Quand une radio internationale est financée essentiellement par le ministère des affaires étrangères de son pays, on ne peut pas s’attendre à entendre autre chose que « la voix de son maitre ». Et cette voix a parlé : les élections communales et régionales n’auront pas lieu à la date indiquée du 25 octobre au Mali. Bien sûr, les autorités maliennes, qui ne peuvent pas faire autrement que de suivre, essayent de donner le change. Selon le ministre de l’administration territoriale et de la décentralisation, le gouvernement reste ouvert à toutes les propositions venant de la classe politique, or, à part le RPM qui entend confirmer sa suprématie absolue en termes d’élus à tous les niveaux, les partis politiques, de l’Opposition comme de la Majorité présidentielle et du Centre, sont tous pour un report de ces scrutins. Samedi dernier, ce sont également les mouvements républicains de la Plateforme qui sont montés au créneau pour demander, eux aussi, le report de ces scrutins.
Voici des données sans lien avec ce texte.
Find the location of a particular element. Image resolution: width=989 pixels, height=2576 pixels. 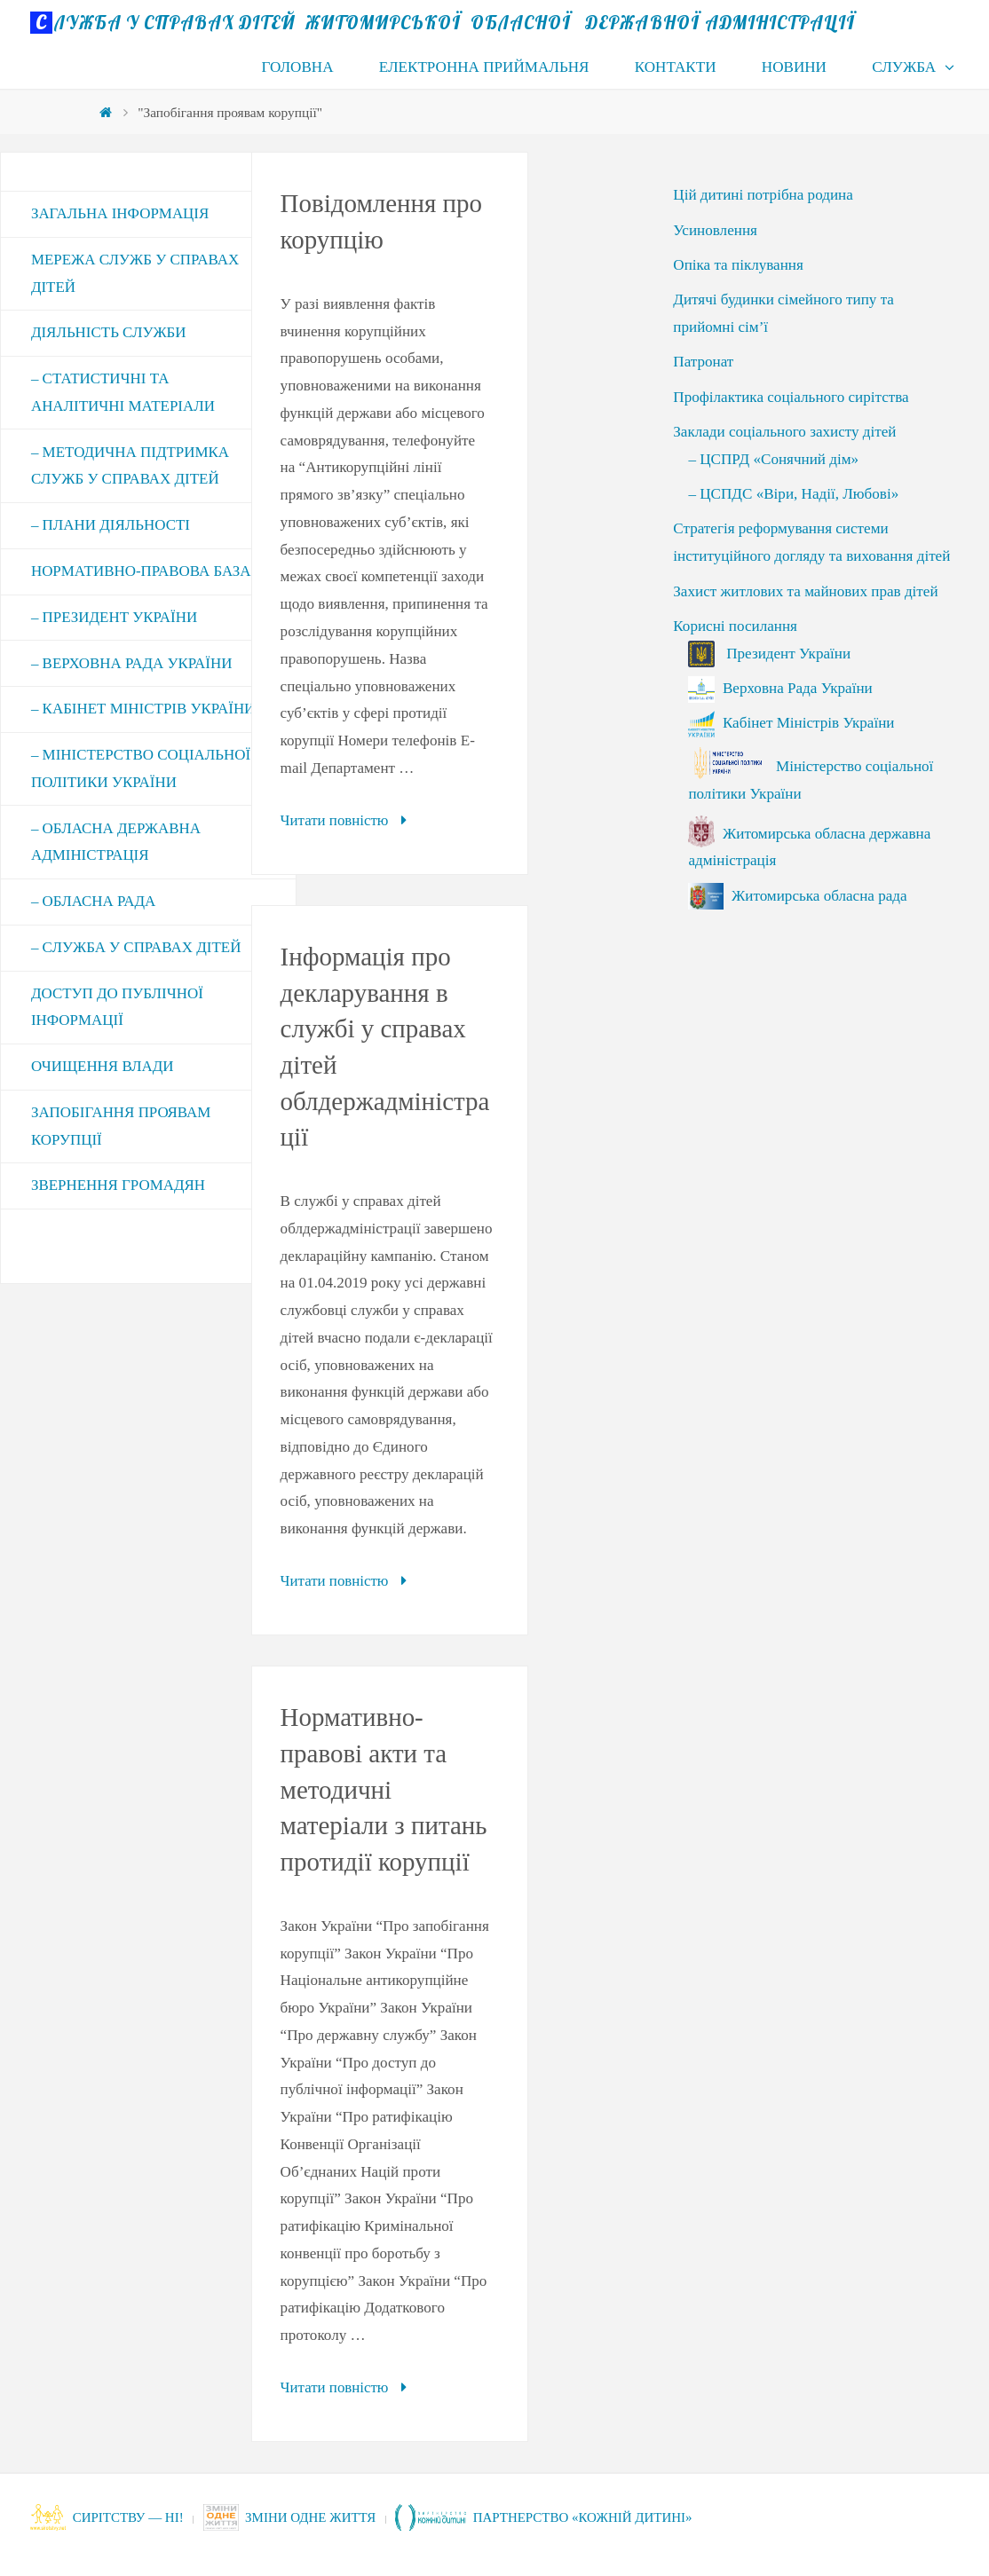

Усиновлення is located at coordinates (715, 230). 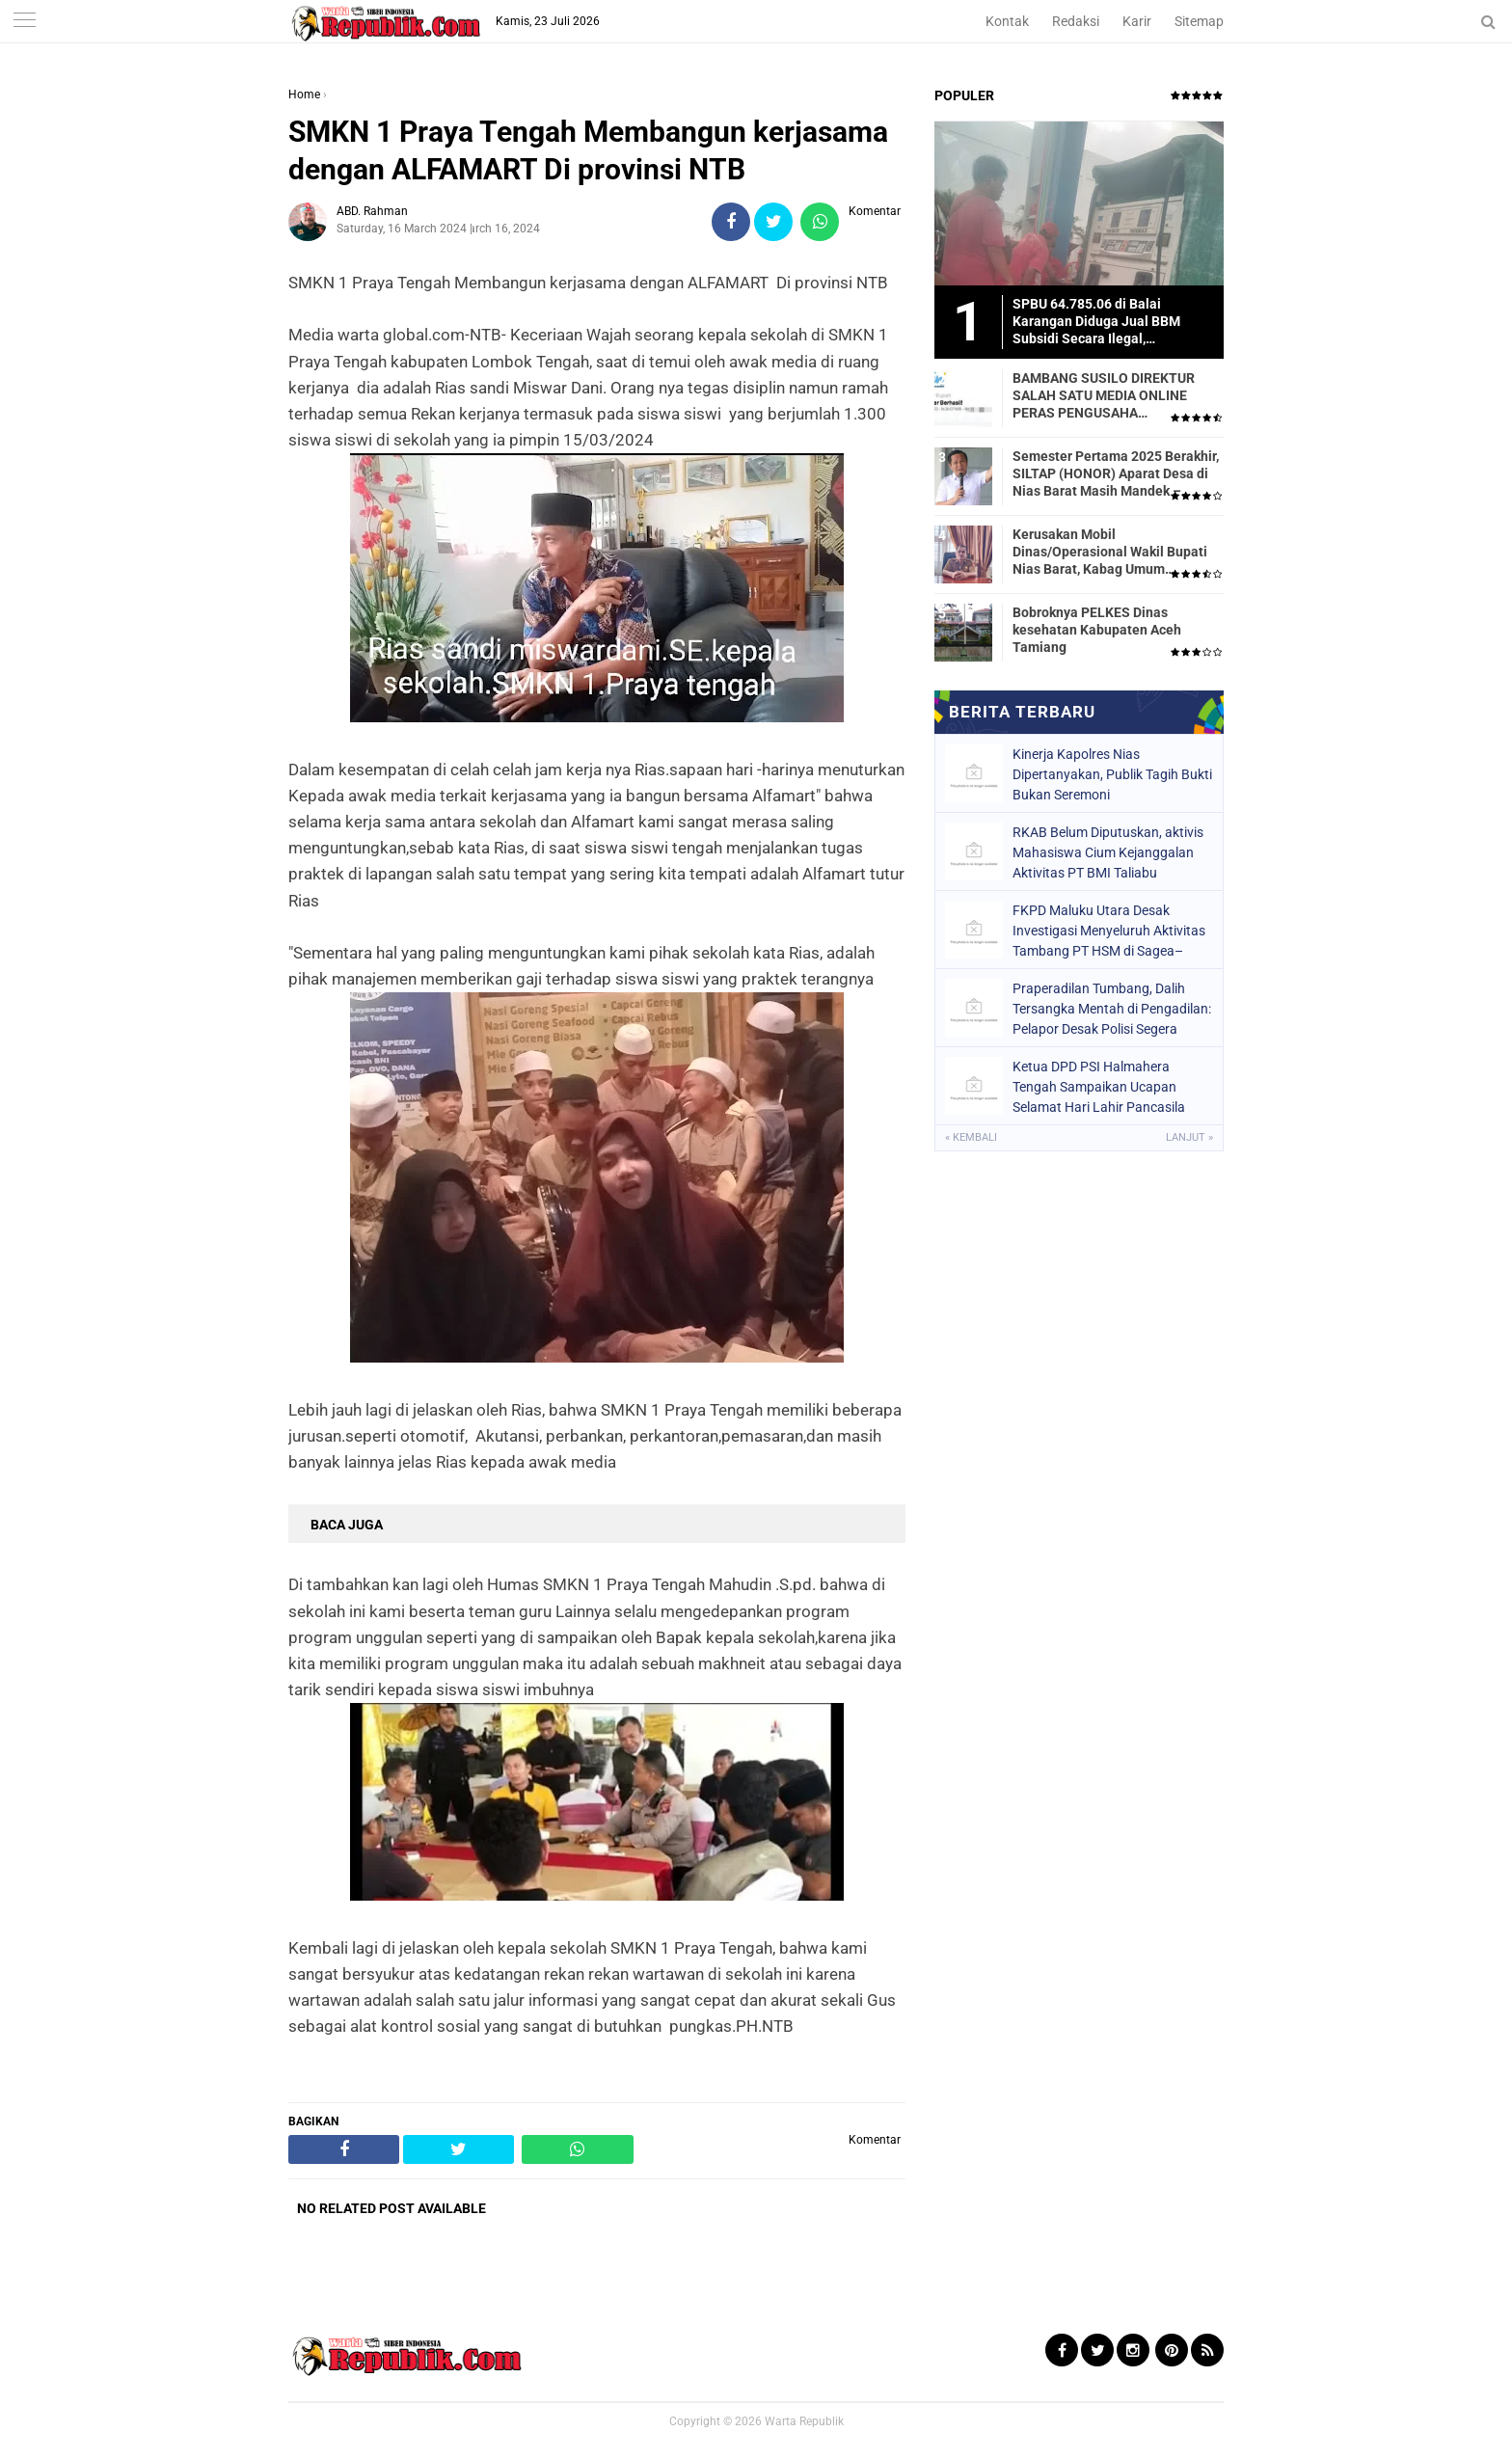 I want to click on Lanjut », so click(x=1189, y=1137).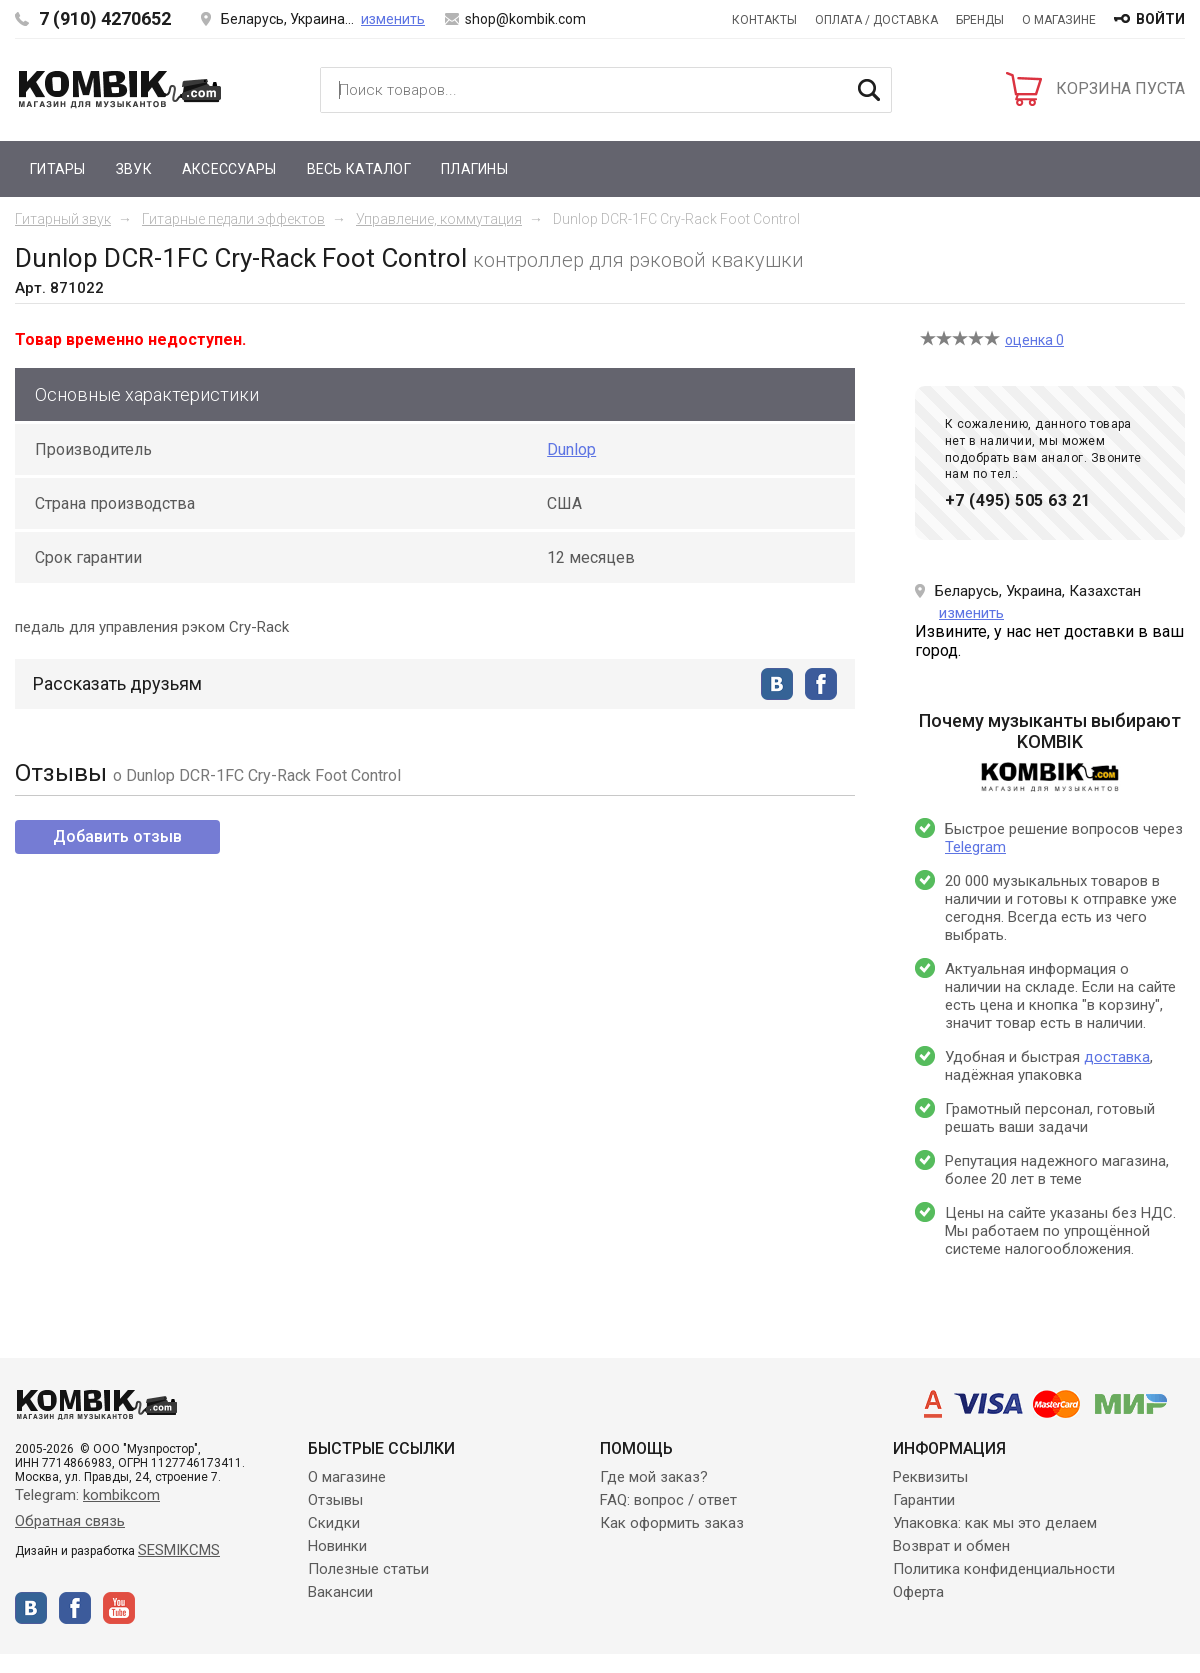 This screenshot has height=1673, width=1200. I want to click on Гитары, so click(58, 169).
Ils ont laissé entendre que tous leurs bras valides sont mobilisés sur le terrain, et que dans les localités il ne reste plus que les vieillards, les femmes et les enfants.
Enfants gâtés de la République
Mais, visiblement, ce n’est pas parce que depuis quelques temps les responsables des partis politiques ou de la Plateforme plaident pour ce report que la communauté internationale, drivée par la France en ce qui concerne le Mali, met la pression sur le gouvernement malien pour un report de ces scrutins, c’est parce que la Coordination des mouvements de l’Azawad (CMA), les enfants gâtés de la République, ne s’accommode pas de la date fixée « unilatéralement » par le gouvernement. Pour légitimer leur prise de position en faveur du report des scrutins, les mouvements rebelles terroristes avaient pris contact avec le chef de file de l’opposition, Soumaïla Cissé, président de l’Urd, qui n’a pas manqué l’occasion d’adhérer au projet d’embêter une fois de plus le pouvoir. Il a aussitôt été suivi par les responsables d’autres partis politiques de l’Opposition. En l’occurrence, Tiébilé Dramé du Parena, dont la position sur la participation des régions du nord à tous les scrutins est connue. En 2013, pendant que la plupart des candidats à la présidentielle clamaient leur refus de participer au scrutin tant que Kidal ne serait pas libérée, le président du Parena a été le seul à retirer sa candidature jugeant que les conditions d’un scrutin inclusif n’étaient pas réunies. Tous les autres, notamment Soumaïla Cissé et Modibo Sidibé des Fares, se sont dédits.
Des préférences malsaines
Les mouvements rebelles terroristes auront donc ce qu’ils veulent : le report des élections communales et régionales et leur implication dans la fixation d’un nouveau calendrier électoral. Ils ont le soutien du maitre qui n’a jamais caché ses préférences entre un président plébiscité par son peuple et des bandes de criminels de guerre, de criminels contre l’humanité, de terroristes, de narcotrafiquants. Récemment à Alger, le président du sénat français, Gérard Larcher, qui doit avoir plus d’une corde à son arc mais qui tire si mal, a déclaré que la communauté touarègue a besoin d’une reconnaissance politique et légale sur son territoire. Si Larcher s’était donné la peine de se renseigner auprès de ses hôtes algériens, il aurait su que les Touareg et les autres communautés des régions du nord ont toujours vécu en bonne intelligence, que s’ils ont été obligés de s’exiler ou de se déplacer c’est parce que des groupes rebelles terroristes ont cru intelligent de prendre les armes, aidés par des mouvements jihadistes et salafistes, contre le pouvoir central. Et ces groupes rebelles terroristes sont constitués essentiellement de Touareg auxquels se sont joints quelques sédentaires perdus.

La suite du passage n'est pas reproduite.